--- Data under study ---

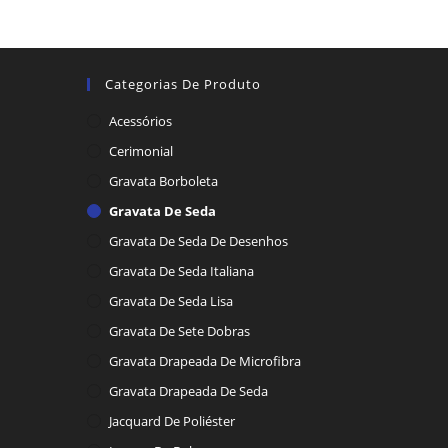
Categorias De Produto
Acessórios
Cerimonial
Gravata Borboleta
Gravata De Seda
Gravata De Seda De Desenhos
Gravata De Seda Italiana
Gravata De Seda Lisa
Gravata De Sete Dobras
Gravata Drapeada De Microfibra
Gravata Drapeada De Seda
Jacquard De Poliéster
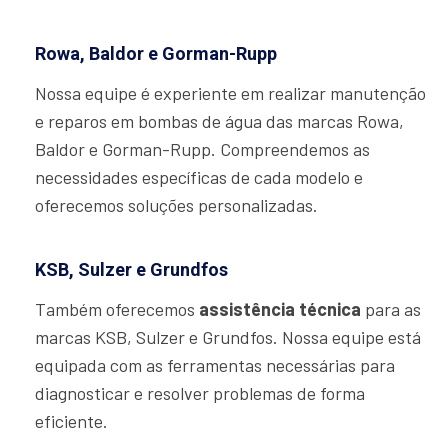
Rowa, Baldor e Gorman-Rupp
Nossa equipe é experiente em realizar manutenção
e reparos em bombas de água das marcas Rowa,
Baldor e Gorman-Rupp. Compreendemos as
necessidades específicas de cada modelo e
oferecemos soluções personalizadas.
KSB, Sulzer e Grundfos
Também oferecemos
assistência técnica
para as
marcas KSB, Sulzer e Grundfos. Nossa equipe está
equipada com as ferramentas necessárias para
diagnosticar e resolver problemas de forma
eficiente.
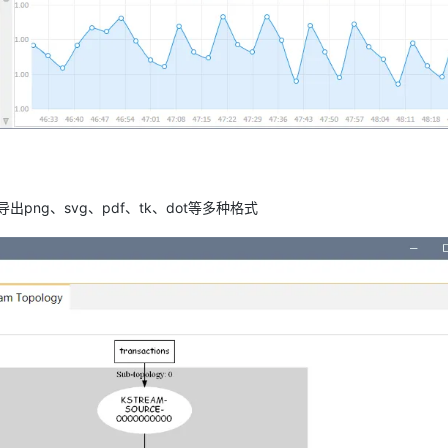
出png、svg、pdf、tk、dot等多种格式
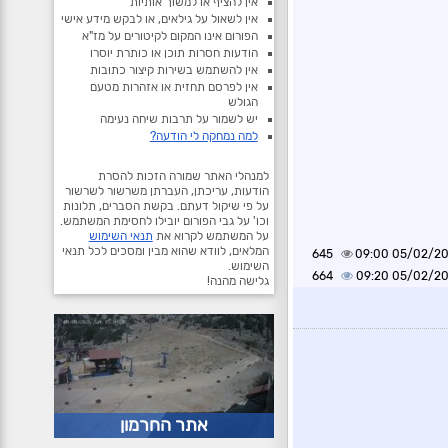
אין להציף או למשוך אותיות
אין לשאול על גילאים, או לבקש מידע אישי
הפורום אינו המקום לקיטורים על מז"א
הודעות חסרות תוכן או כותרת יוסרו
אין להשתמש בשירות קיצור כתובות
אין לפרסם תחזית או אזהרות מטעם
הגולש
יש לשמור על תרבות שיחה נעימה
למה נמחקה לי הודעה?
למנהלי האתר שמורה הזכות להסרת
הודעות, עריכתן, העברתן משרשור לשרשור
על פי שיקול דעתם. בקשת הסברים, תלונות
וכו' על גבי הפורום יובילו לחסימת המשתמש.
על המשתמש לקרוא את
תנאי השימוש
המלאים, לוודא שהוא מבין ומסכים לכל תנאי
645
05/02/2025 0
השימוש.
664
05/02/2025 0
גלישה מהנה!
אתר החרמון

---

- What is being asked: Copy each entry exactly, with no pictures.

- Exercise answer:
Categorias De Produto
Acessórios
Cerimonial
Gravata Borboleta
Gravata De Seda
Gravata De Seda De Desenhos
Gravata De Seda Italiana
Gravata De Seda Lisa
Gravata De Sete Dobras
Gravata Drapeada De Microfibra
Gravata Drapeada De Seda
Jacquard De Poliéster
Rowa, Baldor e Gorman-Rupp
Nossa equipe é experiente em realizar manutenção
e reparos em bombas de água das marcas Rowa,
Baldor e Gorman-Rupp. Compreendemos as
necessidades específicas de cada modelo e
oferecemos soluções personalizadas.
KSB, Sulzer e Grundfos
Também oferecemos
assistência técnica
para as
marcas KSB, Sulzer e Grundfos. Nossa equipe está
equipada com as ferramentas necessárias para
diagnosticar e resolver problemas de forma
eficiente.
出png、svg、pdf、tk、dot等多种格式
אין להציף או למשוך אותיות
אין לשאול על גילאים, או לבקש מידע אישי
הפורום אינו המקום לקיטורים על מז"א
הודעות חסרות תוכן או כותרת יוסרו
אין להשתמש בשירות קיצור כתובות
אין לפרסם תחזית או אזהרות מטעם
הגולש
יש לשמור על תרבות שיחה נעימה
למה נמחקה לי הודעה?
למנהלי האתר שמורה הזכות להסרת
הודעות, עריכתן, העברתן משרשור לשרשור
על פי שיקול דעתם. בקשת הסברים, תלונות
וכו' על גבי הפורום יובילו לחסימת המשתמש.
על המשתמש לקרוא את
תנאי השימוש
המלאים, לוודא שהוא מבין ומסכים לכל תנאי
645
05/02/2025 0
השימוש.
664
05/02/2025 0
גלישה מהנה!
אתר החרמון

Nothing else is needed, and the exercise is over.